The potential impact of these 5 hub ARGs on the progression of HCC were established. For example, TOP2A was identified as a potential biomarker for cancer therapy in ovarian cancer, colon cancer, pancreatic adenocarcinoma, and HCC [9, 22, 28, 29]. However, TOP2A was upregulated in HCC [30]. Overexpressed TOP2A in HCC leads to a worse prognosis, and its inhibitors have a potential therapeutic effect in HCC patients [31]. Autophagy was demonstrated to suppress spontaneous tumorigenesis in the liver [32]. SQSTM1, an autophagy-related protein, participates in cell survival, growth, and death through several pathways and degrades during autophagy [33, 34]. Overexpression of SQSTM1 gene, or abnormal aggregation and phosphorylation of SQSTM1 lead to disorder of glucose and glutamine metabolism and promote tumor development in HCV-positive HCC through persistent activation of nuclear factor erythroid 2-related factor 2 (Nrf2) [35]. Moreover, animal experiments showed that SQSTM1 was necessary for hepatocarcinogenesis in mice [26]. BMF, one of the Bcl-2 family members, promotes apoptosis by inactivating pro-survival Bcl-2-like proteins through the BH3 domain following its activation by stress signals [36]. Gramantieri et al. and Xie et al. [37, 38] revealed a close relationship between BMF and activated caspase-3. Moreover, they found that miR-221 inhibits apoptosis by targeting BMF in HCC and ovarian cancer cells.
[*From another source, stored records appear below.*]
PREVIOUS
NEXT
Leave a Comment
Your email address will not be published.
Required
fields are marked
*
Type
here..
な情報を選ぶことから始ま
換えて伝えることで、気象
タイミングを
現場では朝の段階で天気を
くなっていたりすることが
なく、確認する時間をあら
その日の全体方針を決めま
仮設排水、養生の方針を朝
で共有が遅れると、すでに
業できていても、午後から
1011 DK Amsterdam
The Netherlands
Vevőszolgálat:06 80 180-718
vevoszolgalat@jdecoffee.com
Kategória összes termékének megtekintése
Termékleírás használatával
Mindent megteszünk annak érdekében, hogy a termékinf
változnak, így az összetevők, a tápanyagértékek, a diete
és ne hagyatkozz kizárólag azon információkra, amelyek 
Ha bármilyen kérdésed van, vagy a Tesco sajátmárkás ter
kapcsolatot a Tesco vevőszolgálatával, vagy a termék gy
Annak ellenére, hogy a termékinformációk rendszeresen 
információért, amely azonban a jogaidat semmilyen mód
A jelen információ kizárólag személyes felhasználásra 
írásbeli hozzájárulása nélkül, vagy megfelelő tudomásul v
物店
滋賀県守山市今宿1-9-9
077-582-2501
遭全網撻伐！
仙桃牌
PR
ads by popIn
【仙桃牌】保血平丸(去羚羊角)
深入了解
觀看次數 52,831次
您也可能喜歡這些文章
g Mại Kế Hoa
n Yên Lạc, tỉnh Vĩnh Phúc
Besides, BMF inhibition promotes survival outcomes in multiple myeloma patients [39]. LGALS3 plays a significant role in the progression and metastasis of colon cancer, acute myeloid leukemia, melanoma, and pituitary tumors [40,41,42,43]. In addition, LGALS3 enhances HCC cell tumorigenesis and metastasis through the β-catenin signaling [44]. A series of studies have demonstrated that Galectin-3 can severe as a biomarker for prognosis predicting of HCC patients which are the same as our results [45,46,47]. PPP2R5B (B56β) as the regulatory subunit of PP2A is involved in cell growth, survival, and metabolism [48]. It has been reported that deleted PPP2R5B gene induced sensitivity to paclitaxel in cervical cancer, and this sensitivity change was supposed to be associated with apoptosis [49]. PPP2R5B mutations have been postulated to cause human overgrowth [50], though its role in HCC progression has not been elucidated.

In summary, we established a 5-gene risk model and constructed a nomogram for predicting HCC outcomes in clinical practice. Moreover, we presented an advanced survival prediction tool for HCC patients, and revealed the association between ARGs and HCC that can further be confirmed by corresponding experimental studies.